The emerging capabilities in nanomanufacturing for systematic control and manufacturing across multiple length scales are evolving into the next generations of nanotechnology-enabled products. These products can be categorized as passive nanostructures, active nanostructures, multi-dimensional nanosystems, heterogeneous molecular nanosystems, and multiscale, integrated nanosystems. The improved understanding of interactive forces among nanostructures and materials, combined with the resulting collective behavior within integrated systems has enabled new methodologies for the controlled manipulation of nanocomponents and structures comprising a broader hierarchy. As such, this new understanding has become a central research focus providing discoveries and innovations toward new commercial applications, along with new paradigms in manufacturing sciences to address the necessary economy of scale requirements for these new products. In order to transform the knowledge and innovations realized through fundamental science investments in nanomanufacturing, the understanding that has evolved to achieve this controlled manipulation of materials and structures must be combined with emerging capabilities and methodologies to realize new collective functionality for next generation integrated systems.

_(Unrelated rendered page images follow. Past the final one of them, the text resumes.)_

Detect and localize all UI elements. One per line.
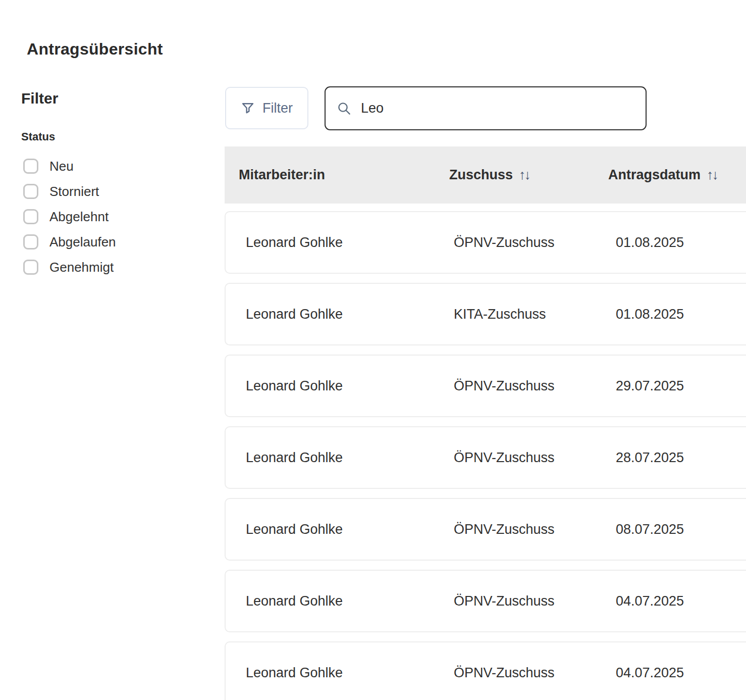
cell-zuschuss: ÖPNV-Zuschuss <box>450 522 609 537</box>
status-checkbox-neu[interactable] <box>23 159 38 174</box>
cell-zuschuss: KITA-Zuschuss <box>450 307 609 322</box>
cell-antragsdatum: 08.07.2025 <box>609 522 746 537</box>
status-option-label[interactable]: Abgelehnt <box>49 209 109 225</box>
cell-antragsdatum: 04.07.2025 <box>609 593 746 609</box>
table-row[interactable]: Leonard Gohlke KITA-Zuschuss 01.08.2025 <box>225 283 746 345</box>
cell-antragsdatum: 04.07.2025 <box>609 665 746 681</box>
status-option-neu: Neu <box>21 159 203 174</box>
cell-mitarbeiter: Leonard Gohlke <box>226 450 450 466</box>
cell-mitarbeiter: Leonard Gohlke <box>226 522 450 537</box>
cell-mitarbeiter: Leonard Gohlke <box>226 665 450 681</box>
table-row[interactable]: Leonard Gohlke ÖPNV-Zuschuss 01.08.2025 <box>225 211 746 274</box>
status-group-label: Status <box>21 130 203 143</box>
status-option-abgelaufen: Abgelaufen <box>21 234 203 249</box>
cell-zuschuss: ÖPNV-Zuschuss <box>450 665 609 681</box>
search-box <box>325 86 647 130</box>
funnel-icon <box>241 101 255 115</box>
status-option-label[interactable]: Genehmigt <box>49 260 114 275</box>
applications-table: Mitarbeiter:in Zuschuss ↑↓ Antragsdatum … <box>225 146 746 700</box>
cell-zuschuss: ÖPNV-Zuschuss <box>450 450 609 466</box>
table-row[interactable]: Leonard Gohlke ÖPNV-Zuschuss 08.07.2025 <box>225 498 746 561</box>
filter-panel: Filter Status Neu Storniert Abgelehnt Ab… <box>21 90 203 285</box>
cell-antragsdatum: 28.07.2025 <box>609 450 746 466</box>
page-title: Antragsübersicht <box>27 40 163 59</box>
search-input[interactable] <box>361 101 634 116</box>
filter-button-label: Filter <box>262 101 293 116</box>
cell-antragsdatum: 01.08.2025 <box>609 307 746 322</box>
status-option-label[interactable]: Neu <box>49 159 74 174</box>
status-option-genehmigt: Genehmigt <box>21 260 203 275</box>
cell-zuschuss: ÖPNV-Zuschuss <box>450 593 609 609</box>
status-checkbox-storniert[interactable] <box>23 184 38 199</box>
column-header-antragsdatum[interactable]: Antragsdatum ↑↓ <box>608 167 746 183</box>
table-header: Mitarbeiter:in Zuschuss ↑↓ Antragsdatum … <box>225 146 746 204</box>
filter-heading: Filter <box>21 90 203 107</box>
table-row[interactable]: Leonard Gohlke ÖPNV-Zuschuss 28.07.2025 <box>225 426 746 489</box>
status-checkbox-genehmigt[interactable] <box>23 260 38 275</box>
status-checkbox-abgelaufen[interactable] <box>23 234 38 249</box>
table-row[interactable]: Leonard Gohlke ÖPNV-Zuschuss 04.07.2025 <box>225 641 746 700</box>
cell-zuschuss: ÖPNV-Zuschuss <box>450 378 609 394</box>
column-header-label: Zuschuss <box>449 167 513 183</box>
column-header-zuschuss[interactable]: Zuschuss ↑↓ <box>449 167 608 183</box>
status-option-label[interactable]: Storniert <box>49 184 99 199</box>
table-body: Leonard Gohlke ÖPNV-Zuschuss 01.08.2025 … <box>225 211 746 700</box>
cell-mitarbeiter: Leonard Gohlke <box>226 235 450 251</box>
cell-antragsdatum: 01.08.2025 <box>609 235 746 251</box>
cell-zuschuss: ÖPNV-Zuschuss <box>450 235 609 251</box>
table-row[interactable]: Leonard Gohlke ÖPNV-Zuschuss 29.07.2025 <box>225 355 746 417</box>
column-header-label: Antragsdatum <box>608 167 701 183</box>
search-icon <box>337 101 352 116</box>
status-checkbox-abgelehnt[interactable] <box>23 209 38 224</box>
filter-button[interactable]: Filter <box>225 87 308 129</box>
sort-icon[interactable]: ↑↓ <box>519 167 529 183</box>
cell-antragsdatum: 29.07.2025 <box>609 378 746 394</box>
table-row[interactable]: Leonard Gohlke ÖPNV-Zuschuss 04.07.2025 <box>225 570 746 632</box>
column-header-label: Mitarbeiter:in <box>239 167 325 183</box>
column-header-mitarbeiter: Mitarbeiter:in <box>225 167 449 183</box>
sort-icon[interactable]: ↑↓ <box>707 167 717 183</box>
status-option-label[interactable]: Abgelaufen <box>49 234 116 250</box>
cell-mitarbeiter: Leonard Gohlke <box>226 378 450 394</box>
cell-mitarbeiter: Leonard Gohlke <box>226 593 450 609</box>
status-option-abgelehnt: Abgelehnt <box>21 209 203 224</box>
cell-mitarbeiter: Leonard Gohlke <box>226 307 450 322</box>
status-option-storniert: Storniert <box>21 184 203 199</box>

Furthermore, processes must be adapted to or complement existing infrastructure and manufacturing platforms in order to accelerate the adoption of these emerging technologies by industry.
A recently announced funding opportunity by the National Science Foundation, the Nanomanufacturing Program, seeks to address these challenges through support of fundamental research in novel methods and techniques for batch and continuous processes, while leveraging advances in the understanding of nano-scale phenomena and processes (physical, chemical, electrical, thermal, mechanical and biological), nanomaterials discovery, novel nanostructure architectures, and new nanodevice and nanosystem concepts. In addition, the program seeks to address quality, efficiency, scalability, reliability, safety and affordability issues that are relevant to manufacturing. The Program encourages research on processes and production systems based on computation, modeling and simulation, use of process metrology, sensing, monitoring, and control, and assessment of product (nanomaterial, nanostructure, nanodevice or nanosystem) quality and performance.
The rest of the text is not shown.